Buddleja euryphylla

Scientific classification
- Kingdom: Plantae
- Clade: Tracheophytes
- Clade: Angiosperms
- Clade: Eudicots
- Clade: Asterids
- Order: Lamiales
- Family: Scrophulariaceae
- Genus: Buddleja
- Species: B. euryphylla
- Binomial name: Buddleja euryphylla Standl. & Steyerm.

= Buddleja euryphylla =

- Genus: Buddleja
- Species: euryphylla
- Authority: Standl. & Steyerm.

Species of plant

Buddleja euryphylla is a species endemic to cloud forest in El Salvador, Guatemala and Honduras; it was first described and named by Standley and Steyermark in 1947.

==Description==
Buddleja euryphylla is a dioecious tree 8-15 m high, and closely related to B. cordata. The young branches are quadrangular, tomentose only at the apex. The ovate to ovate elliptic leaves have 3-7 cm petioles, and are 15-27 cm long by 8-16 cm wide, glabrous above, tomentose below.

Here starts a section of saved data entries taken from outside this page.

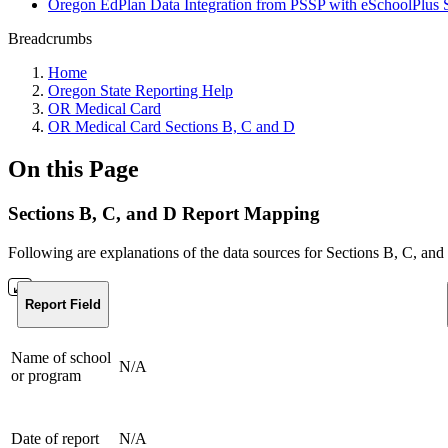
Oregon EdPlan Data Integration from PSSP with eSchoolPlus 
Breadcrumbs
Home
Oregon State Reporting Help
OR Medical Card
OR Medical Card Sections B, C and D
On this Page
Sections B, C, and D Report Mapping
Following are explanations of the data sources for Sections B, C, and
Report Field
Name of school
N/A
or program
Date of report
N/A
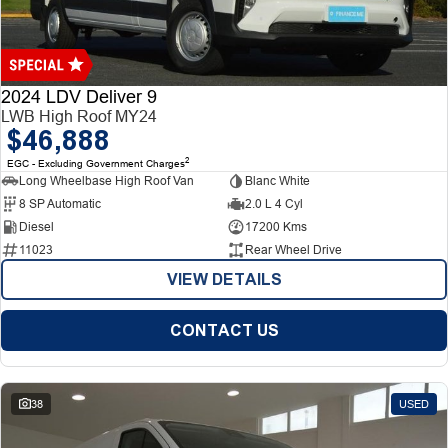
Finance
Finance
Company
2024 LDV Deliver 9
LWB High Roof MY24
$46,888
Finance Calculator
Contact Us
2
EGC - Excluding Government Charges
Long Wheelbase High Roof Van
Blanc White
About Us
8 SP Automatic
2.0 L 4 Cyl
Diesel
17200 Kms
Careers
11023
Rear Wheel Drive
VIEW DETAILS
CONTACT US
38
USED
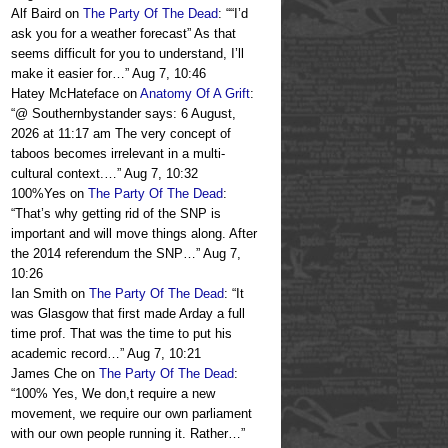
Alf Baird
on
The Party Of The Dead
: “
“I’d
ask you for a weather forecast” As that
seems difficult for you to understand, I’ll
make it easier for…
”
Aug 7, 10:46
Hatey McHateface
on
Anatomy Of A Grift
:
“
@ Southernbystander says: 6 August,
2026 at 11:17 am The very concept of
taboos becomes irrelevant in a multi-
cultural context.…
”
Aug 7, 10:32
100%Yes
on
The Party Of The Dead
:
“
That’s why getting rid of the SNP is
important and will move things along. After
the 2014 referendum the SNP…
”
Aug 7,
10:26
Ian Smith
on
The Party Of The Dead
: “
It
was Glasgow that first made Arday a full
time prof. That was the time to put his
academic record…
”
Aug 7, 10:21
James Che
on
The Party Of The Dead
:
“
100% Yes, We don,t require a new
movement, we require our own parliament
with our own people running it. Rather…
”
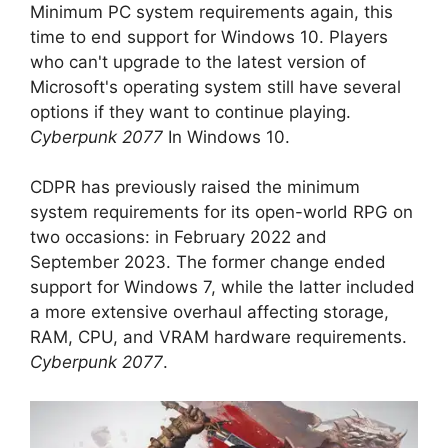
Minimum PC system requirements again, this
time to end support for Windows 10. Players
who can't upgrade to the latest version of
Microsoft's operating system still have several
options if they want to continue playing.
Cyberpunk 2077
In Windows 10.
CDPR has previously raised the minimum
system requirements for its open-world RPG on
two occasions: in February 2022 and
September 2023. The former change ended
support for Windows 7, while the latter included
a more extensive overhaul affecting storage,
RAM, CPU, and VRAM hardware requirements.
Cyberpunk 2077
.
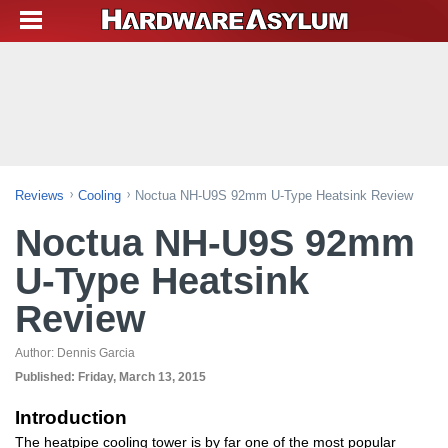
Reviews
Cooling
Noctua NH-U9S 92mm U-Type Heatsink Review
Noctua NH-U9S 92mm
U-Type Heatsink
Review
Author:
Dennis Garcia
Published:
Friday, March 13, 2015
Introduction
The heatpipe cooling tower is by far one of the most popular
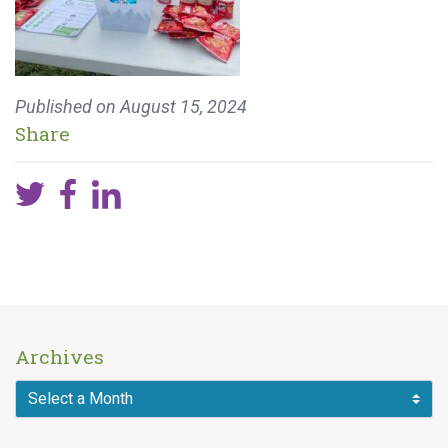
Published on
August 15, 2024
Share
Archives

The yellow inflorescences are 20-30 cm long by 20-30 cm wide, paniculate with three to four orders of leafy-bracted branches, bearing short cymules each 0.4-0.6 cm in diameter with usually three flowers; the corolla tubes are 2-2.5 mm long.

==Cultivation==
The species is not known to be in cultivation.